## What to work on
Give again, word for word, every line in the entries below from the line with "ics are from" up to and including the line with "d get excited.", and no other line.

Collected data entries:

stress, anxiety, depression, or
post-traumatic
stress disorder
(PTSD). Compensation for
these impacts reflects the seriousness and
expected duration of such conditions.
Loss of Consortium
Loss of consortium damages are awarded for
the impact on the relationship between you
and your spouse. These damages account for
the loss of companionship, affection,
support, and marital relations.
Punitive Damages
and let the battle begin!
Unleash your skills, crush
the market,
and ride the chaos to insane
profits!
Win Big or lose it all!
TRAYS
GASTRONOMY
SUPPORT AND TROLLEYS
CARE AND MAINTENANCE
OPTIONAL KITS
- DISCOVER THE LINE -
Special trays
* * *
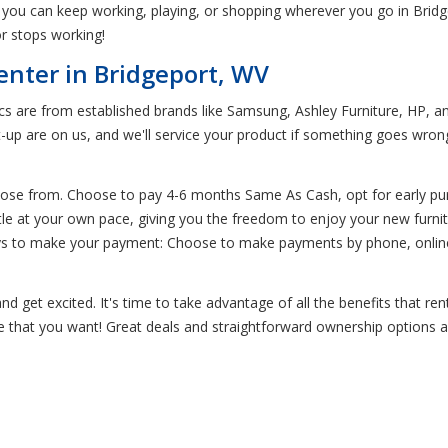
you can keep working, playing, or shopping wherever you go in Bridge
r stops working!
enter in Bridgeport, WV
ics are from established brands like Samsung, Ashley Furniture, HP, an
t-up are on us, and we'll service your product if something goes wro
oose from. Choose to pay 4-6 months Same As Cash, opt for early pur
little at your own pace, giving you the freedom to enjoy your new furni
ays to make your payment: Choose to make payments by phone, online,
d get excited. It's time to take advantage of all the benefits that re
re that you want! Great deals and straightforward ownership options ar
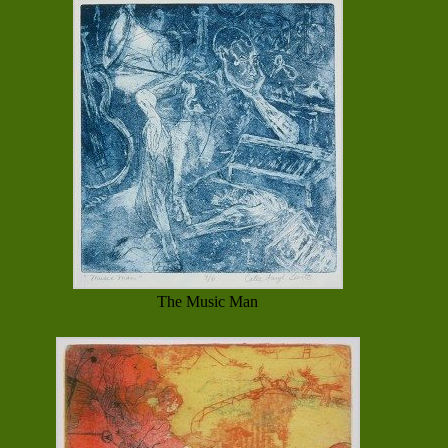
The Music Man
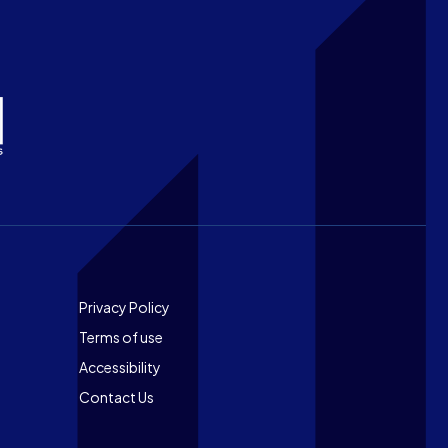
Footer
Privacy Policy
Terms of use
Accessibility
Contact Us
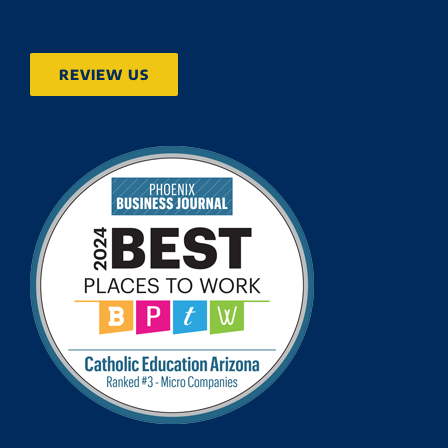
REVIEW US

## Answer to this task
ics are from established brands like Samsung, Ashley Furniture, HP, an
t-up are on us, and we'll service your product if something goes wro
oose from. Choose to pay 4-6 months Same As Cash, opt for early pur
little at your own pace, giving you the freedom to enjoy your new furni
ays to make your payment: Choose to make payments by phone, online,
d get excited. It's time to take advantage of all the benefits that re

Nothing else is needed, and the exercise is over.